Is the industry hibernating like a bear or dying slowly with its appendages slowly rotting off? George Clooney said in his Oscar acceptance speech that movies and TV have always been ahead of the curve, addressing subjects like civil rights and gay rights before either cause had a single picket sign written for it. And Hollywood was ahead again in recent years, with the box office suffering before anyone really noticed a lag in the rest of the economy.

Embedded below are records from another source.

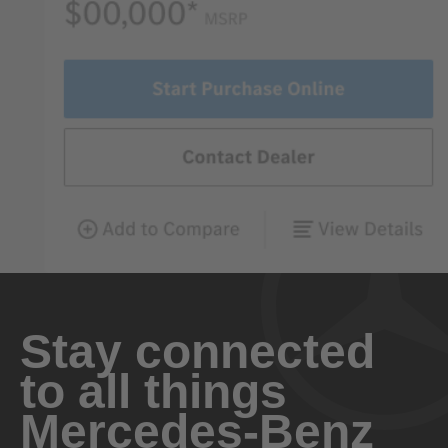
Stay connected
to all things
Mercedes-Benz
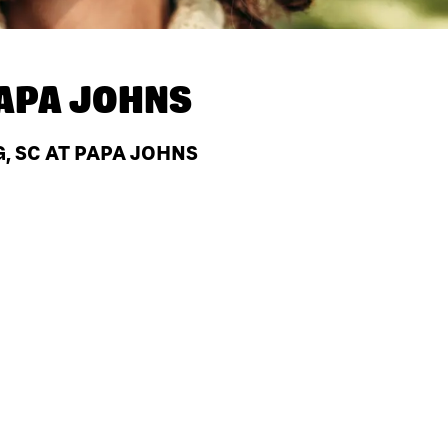
APA JOHNS
, SC AT PAPA JOHNS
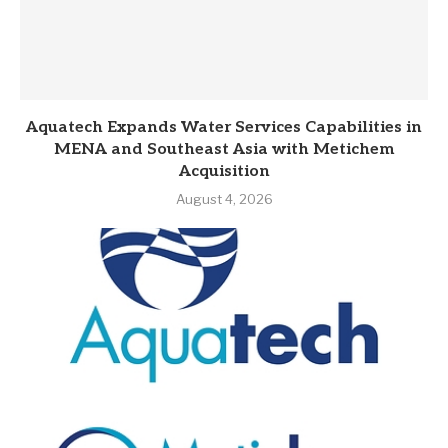
Aquatech Expands Water Services Capabilities in
MENA and Southeast Asia with Metichem
Acquisition
August 4, 2026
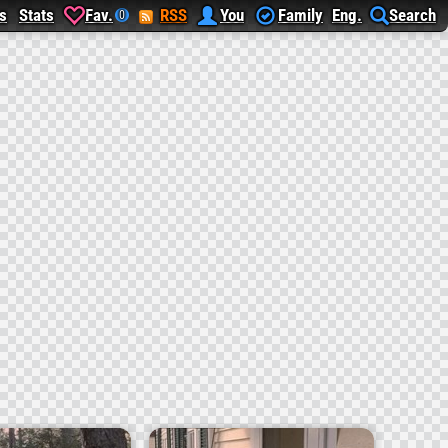
s
Stats
Fav.
RSS
You
Family
Eng.
Search
0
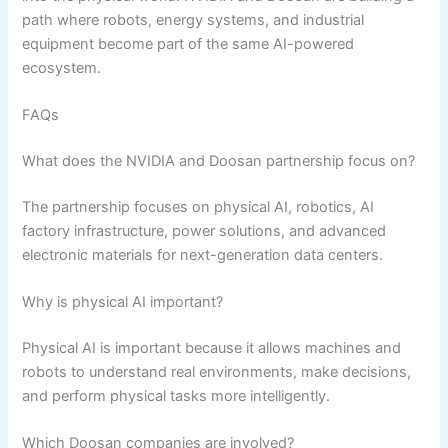
path where robots, energy systems, and industrial
equipment become part of the same AI-powered
ecosystem.
FAQs
What does the NVIDIA and Doosan partnership focus on?
The partnership focuses on physical AI, robotics, AI
factory infrastructure, power solutions, and advanced
electronic materials for next-generation data centers.
Why is physical AI important?
Physical AI is important because it allows machines and
robots to understand real environments, make decisions,
and perform physical tasks more intelligently.
Which Doosan companies are involved?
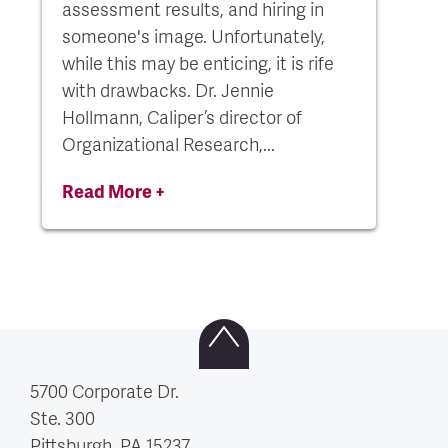
assessment results, and hiring in
someone's image. Unfortunately,
while this may be enticing, it is rife
with drawbacks. Dr. Jennie
Hollmann, Caliper’s director of
Organizational Research,...
Read More +
5700 Corporate Dr.
Ste. 300
Pittsburgh, PA
15237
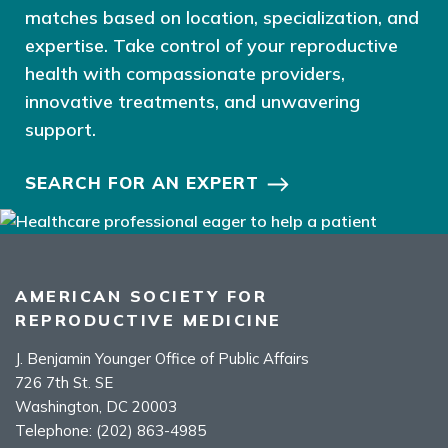
matches based on location, specialization, and
expertise. Take control of your reproductive
health with compassionate providers,
innovative treatments, and unwavering
support.
SEARCH FOR AN EXPERT
AMERICAN SOCIETY FOR
REPRODUCTIVE MEDICINE
J. Benjamin Younger Office of Public Affairs
726 7th St. SE
Washington, DC 20003
Telephone:
(202) 863-4985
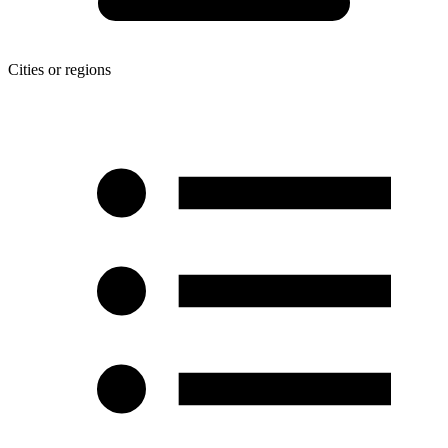
Cities or regions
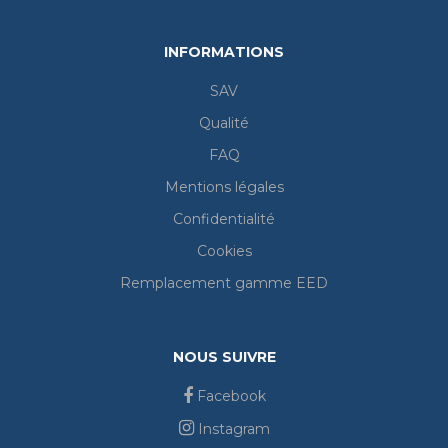
INFORMATIONS
SAV
Qualité
FAQ
Mentions légales
Confidentialité
Cookies
Remplacement gamme EED
NOUS SUIVRE
Facebook
Instagram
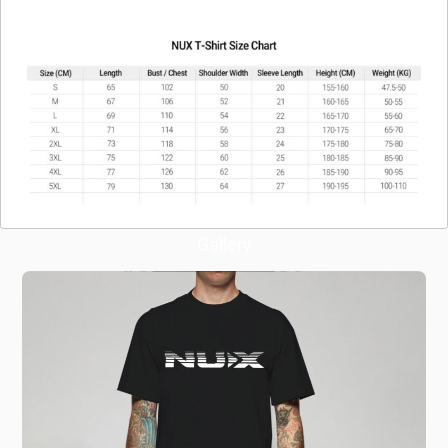
Gallery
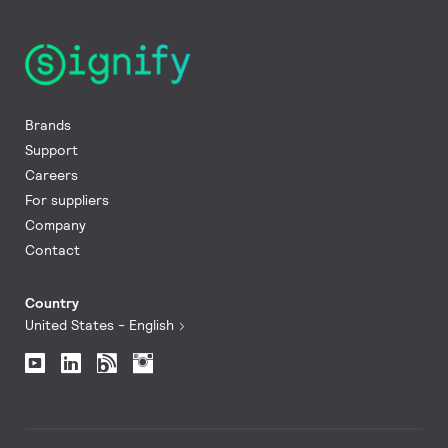
Brands
Support
Careers
For suppliers
Company
Contact
Country
United States - English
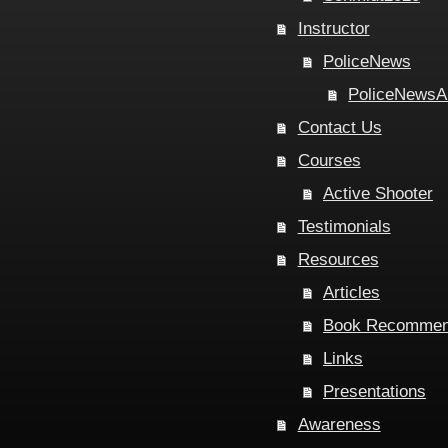
Instructor
PoliceNews
PoliceNewsA
Contact Us
Courses
Active Shooter
Testimonials
Resources
Articles
Book Recommen
Links
Presentations
Awareness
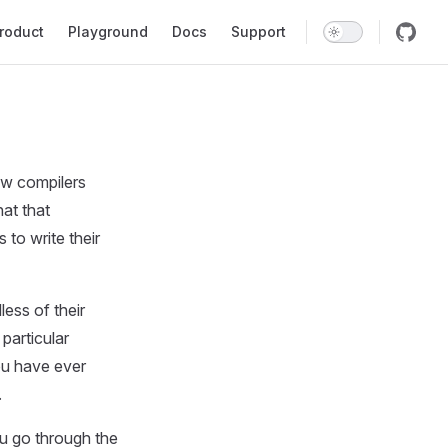
in Navigation
roduct
Playground
Docs
Support
ow compilers
at that
to write their
ess of their
particular
you have ever
.
u go through the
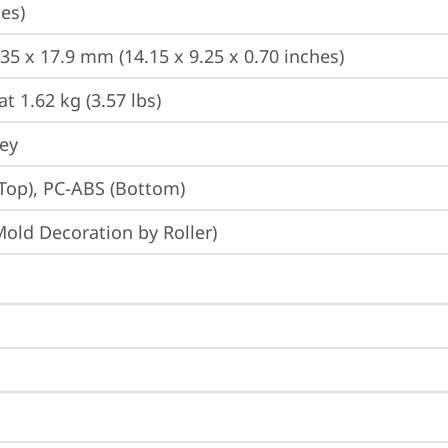
es)
235 x 17.9 mm (14.15 x 9.25 x 0.70 inches)
at 1.62 kg (3.57 lbs)
rey
Top), PC-ABS (Bottom)
Mold Decoration by Roller)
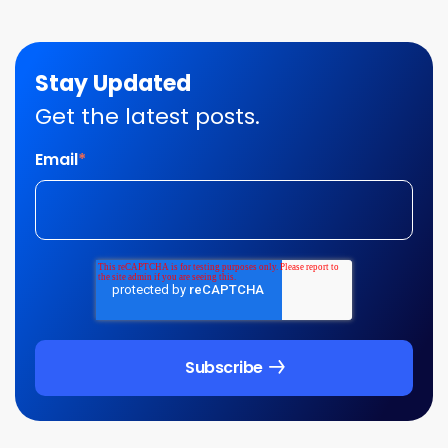
Stay Updated
Get the latest posts.
Email
*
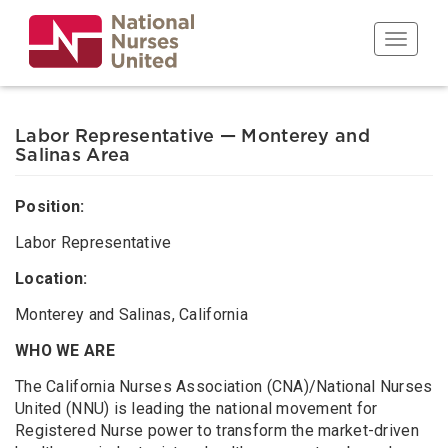
Skip
to
Toggle n
main
content
Labor Representative — Monterey and
Salinas Area
Position:
Labor Representative
Location:
Monterey and Salinas, California
WHO WE ARE
The California Nurses Association (CNA)/National Nurses
United (NNU) is leading the national movement for
Registered Nurse power to transform the market-driven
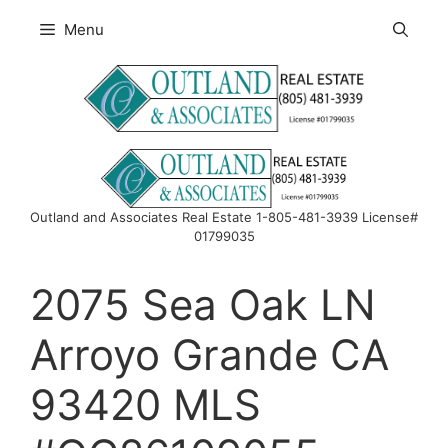
Skip
Menu
to
content
Outland and Associates Real Estate 1-805-481-3939 License#
01799035
2075 Sea Oak LN
Arroyo Grande CA
93420 MLS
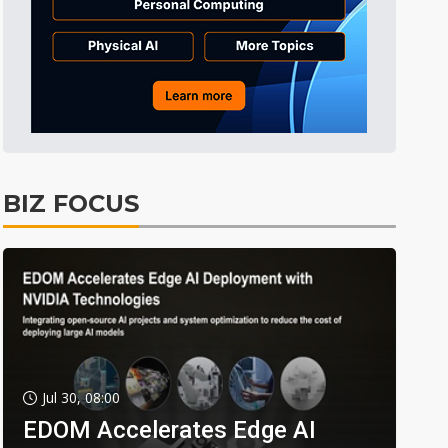
BIZ FOCUS
Jul 30, 08:00
EDOM Accelerates Edge AI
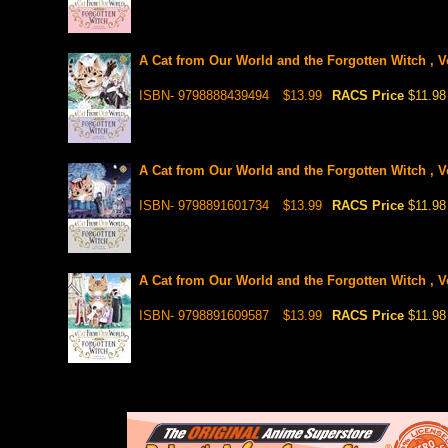
A Cat from Our World and the Forgotten Witch , V
ISBN- 9798888439494
$13.99
RACS Price
$11.98
A Cat from Our World and the Forgotten Witch , V
ISBN- 9798891601734
$13.99
RACS Price
$11.98
A Cat from Our World and the Forgotten Witch , V
ISBN- 9798891609587
$13.99
RACS Price
$11.98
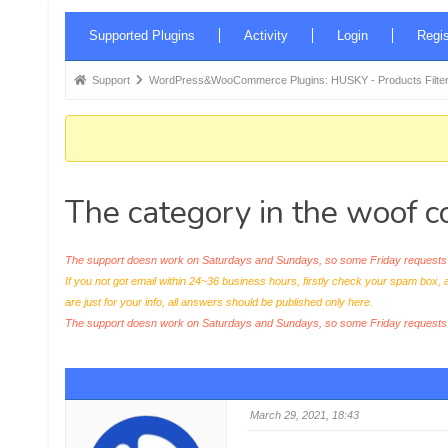
Forum
Supported Plugins
Activity
Login
Regis
Navigation
Forum
Support
WordPress&WooCommerce Plugins: HUSKY - Products Filter
breadcrumbs
-
You
are
The category in the woof c
here:
The support doesn work on Saturdays and Sundays, so some Friday requests c
If you not got email within 24~36 business hours, firstly check your spam box, 
are just for your info, all answers should be published only here.
The support doesn work on Saturdays and Sundays, so some Friday request
March 29, 2021, 18:43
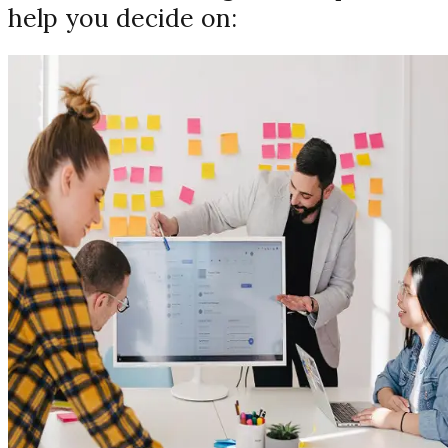
help you decide on:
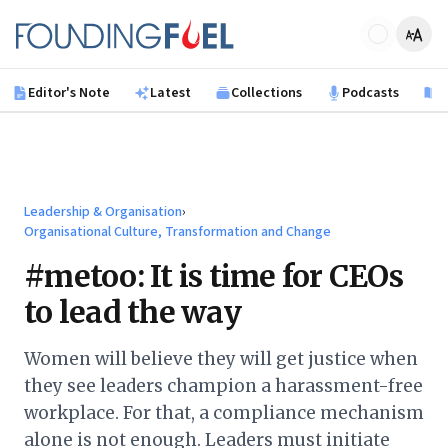
Skip to main content
Founding Fuel
Editor's Note
Latest
Collections
Podcasts
B
Leadership & Organisation
›
Organisational Culture, Transformation and Change
#metoo: It is time for CEOs
to lead the way
Women will believe they will get justice when
they see leaders champion a harassment-free
workplace. For that, a compliance mechanism
alone is not enough. Leaders must initiate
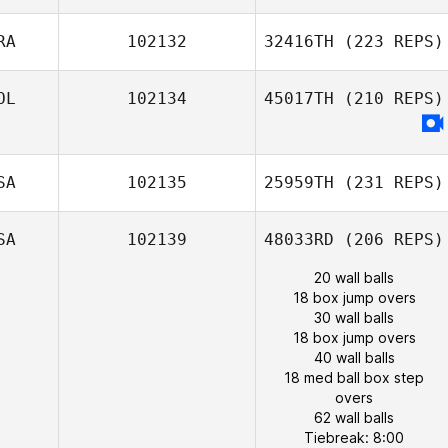
RA
102132
32416TH
(223 REPS)
OL
102134
45017TH
(210 REPS)
SA
102135
25959TH
(231 REPS)
SA
102139
48033RD
(206 REPS)
20 wall balls
18 box jump overs
30 wall balls
18 box jump overs
40 wall balls
18 med ball box step
overs
62 wall balls
Tiebreak: 8:00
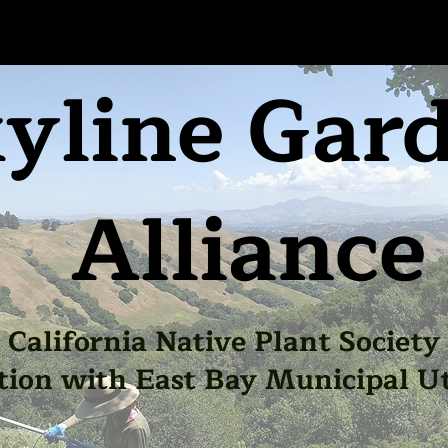
yline Gar
Alliance
California Native Plant Society
tion with East Bay Municipal Uti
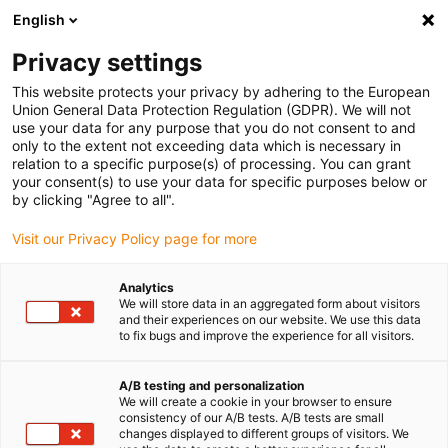
English
(0)
Privacy settings
igus-icon-arrow-right
igus-icon-arrow-right
igus-icon-arrow-right
Accueil
Câbles pour chaînes porte-câbles
Câbles confectionnés
This website protects your privacy by adhering to the European
igus-icon-arrow-right
igus-icon-arrow-right
Câble moteur au standard fabricant
peut être utilisé avec Baumüller
Union General Data Protection Regulation (GDPR). We will not
igus-icon-arrow-right
Câble résolveur readycable® adapté à Baumüller 448976, câble de base
use your data for any purpose that you do not consent to and
SRS/SRM50 & SKS/SKM36, PUR 10 x d, Speedtec
only to the extent not exceeding data which is necessary in
relation to a specific purpose(s) of processing. You can grant
Câble résolveur readycable®
your consent(s) to use your data for specific purposes below or
by clicking "Agree to all".
adapté à Baumüller 448976,
Visit our Privacy Policy page for more
câble de base SRS/SRM50 &
SKS/SKM36, PUR 10 x d,
Analytics
We will store data in an aggregated form about visitors
Speedtec
and their experiences on our website. We use this data
to fix bugs and improve the experience for all visitors.
A/B testing and personalization
We will create a cookie in your browser to ensure
consistency of our A/B tests. A/B tests are small
changes displayed to different groups of visitors. We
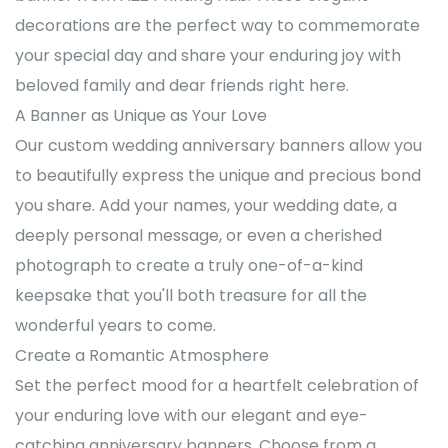
decorations are the perfect way to commemorate
your special day and share your enduring joy with
beloved family and dear friends right here.
A Banner as Unique as Your Love
Our custom wedding anniversary banners allow you
to beautifully express the unique and precious bond
you share. Add your names, your wedding date, a
deeply personal message, or even a cherished
photograph to create a truly one-of-a-kind
keepsake that you'll both treasure for all the
wonderful years to come.
Create a Romantic Atmosphere
Set the perfect mood for a heartfelt celebration of
your enduring love with our elegant and eye-
catching anniversary banners. Choose from a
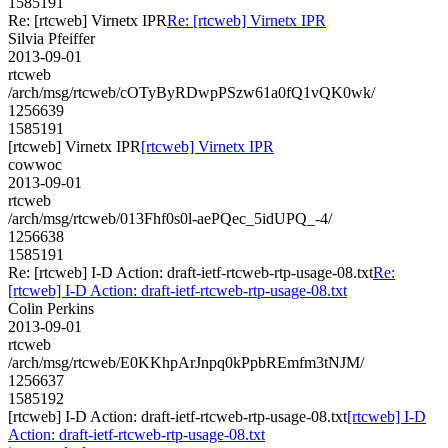
1585191
Re: [rtcweb] Virnetx IPR
Re: [rtcweb] Virnetx IPR
Silvia Pfeiffer
2013-09-01
rtcweb
/arch/msg/rtcweb/cOTyByRDwpPSzw61a0fQ1vQK0wk/
1256639
1585191
[rtcweb] Virnetx IPR
[rtcweb] Virnetx IPR
cowwoc
2013-09-01
rtcweb
/arch/msg/rtcweb/013Fhf0s0l-aePQec_5idUPQ_-4/
1256638
1585191
Re: [rtcweb] I-D Action: draft-ietf-rtcweb-rtp-usage-08.txt
Re:
[rtcweb] I-D Action: draft-ietf-rtcweb-rtp-usage-08.txt
Colin Perkins
2013-09-01
rtcweb
/arch/msg/rtcweb/E0KKhpArJnpq0kPpbREmfm3tNJM/
1256637
1585192
[rtcweb] I-D Action: draft-ietf-rtcweb-rtp-usage-08.txt
[rtcweb] I-D
Action: draft-ietf-rtcweb-rtp-usage-08.txt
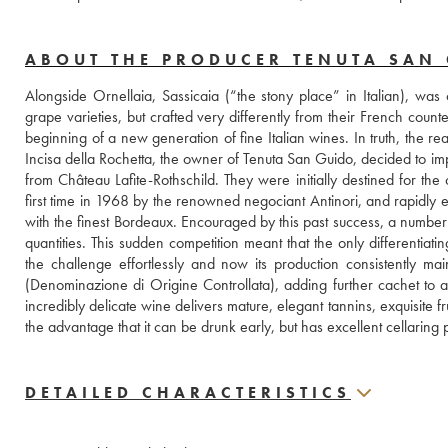
ABOUT THE PRODUCER TENUTA SAN
Alongside Ornellaia, Sassicaia (“the stony place” in Italian), was
grape varieties, but crafted very differently from their French coun
beginning of a new generation of fine Italian wines. In truth, the r
Incisa della Rochetta, the owner of Tenuta San Guido, decided to im
from Château Lafite-Rothschild. They were initially destined for th
first time in 1968 by the renowned negociant Antinori, and rapidly 
with the finest Bordeaux. Encouraged by this past success, a number 
quantities. This sudden competition meant that the only differentiati
the challenge effortlessly and now its production consistently mai
(Denominazione di Origine Controllata), adding further cachet to a
incredibly delicate wine delivers mature, elegant tannins, exquisite fr
the advantage that it can be drunk early, but has excellent cellaring po
DETAILED CHARACTERISTICS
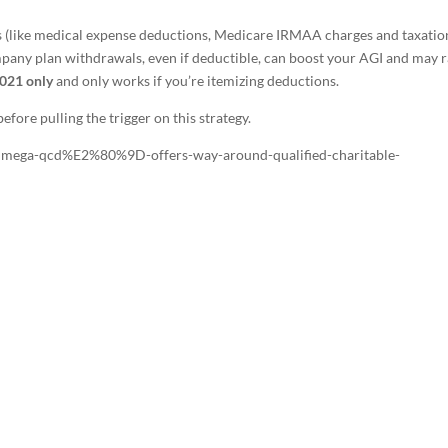
ns (like medical expense deductions, Medicare IRMAA charges and taxatio
ompany plan withdrawals, even if deductible, can boost your AGI and may r
021 only
and only works if you’re itemizing deductions.
efore pulling the trigger on this strategy.
Cmega-qcd%E2%80%9D-offers-way-around-qualified-charitable-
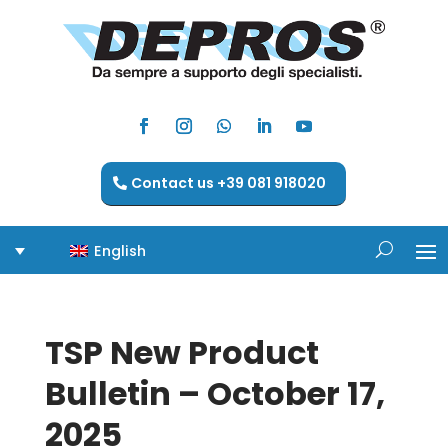
Contact us +39 081 918020
English
TSP New Product
Bulletin – October 17,
2025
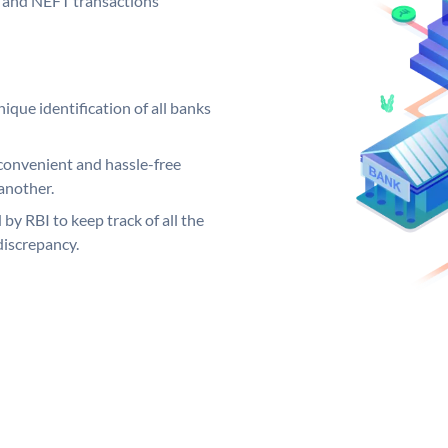
GS and NEFT transactions
ique identification of all banks
convenient and hassle-free
another.
 by RBI to keep track of all the
discrepancy.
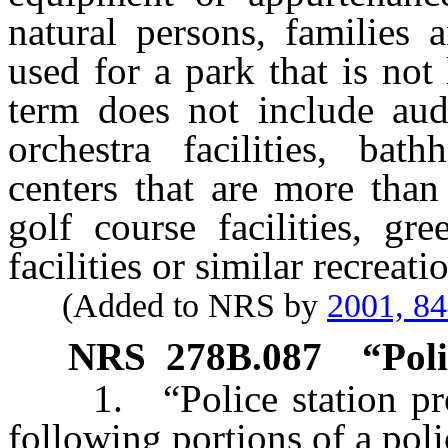
natural persons, families
used for a park that is not
term does not include aud
orchestra facilities, bat
centers that are more than
golf course facilities, g
facilities or similar recreatio
(Added to NRS by
2001, 8
NRS
278B.087
“Poli
1. “Police station proj
following portions of a poli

Now, whether you’re a line producer or a PA or an executive or an executive assistant, odds are you can’t look at a Starbucks barista without wondering if that’s your future. Today is the five-month anniversary of my losing my assistant gig and the dry-up of the industry and other disasters have got me thinking whether or not I should head back to Chicago and join my dad in the insurance biz, bag groceries and/or tear movie tickets like I did in high school, take on a roommate in my apartment, or all of the above. And I don’t even have a wife or kids to support. God help those that do. All over the state, layoffs and the dry-up of production has got people packing up and taking jobs out of state, hoping against hope that the damage wrought by the recession, writer’s strike, and SAG drama will one day magically heal. Most compelling evidence by far of the bleak times is that Catherine Zeta-Jones is back to doing those lame T-Mobile commercials. Things are not good.
The government has already bailed out the banking and automotive industries, but it’s probably a safe bet they won’t be doing the same for Hollywood. An economist once said that in a recession, people should be paid to dig ditches and fill them back up. The corollary to our situation is to suggest that the studios and production companies pays us to shoot movies and TV shows and then pay us and others to watch them, so the answer is not to be found in conventional economic theory, either.
But something needs to be done. Half the industry has been laid off or facing layoffs and everyone is content to wait until people have money and the courage to spend it on movie tickets, DVD rentals, and premium movie channels again. And like many bloggers, I am urging that some action be taken without having any idea what that action should be.
To those like me, who are considering packing it in and following that secondary ambition to be a CPA, don’t lose hope. Whatever got you into this business in the first place—whether it was the guilty pleasure of watching Tom Hanks’ early pre-superstar movies or the simple ambition to work eighteen hours a day rigging lights—hang onto it and the force that compels people to escape reality for an hour or two will one day save us all.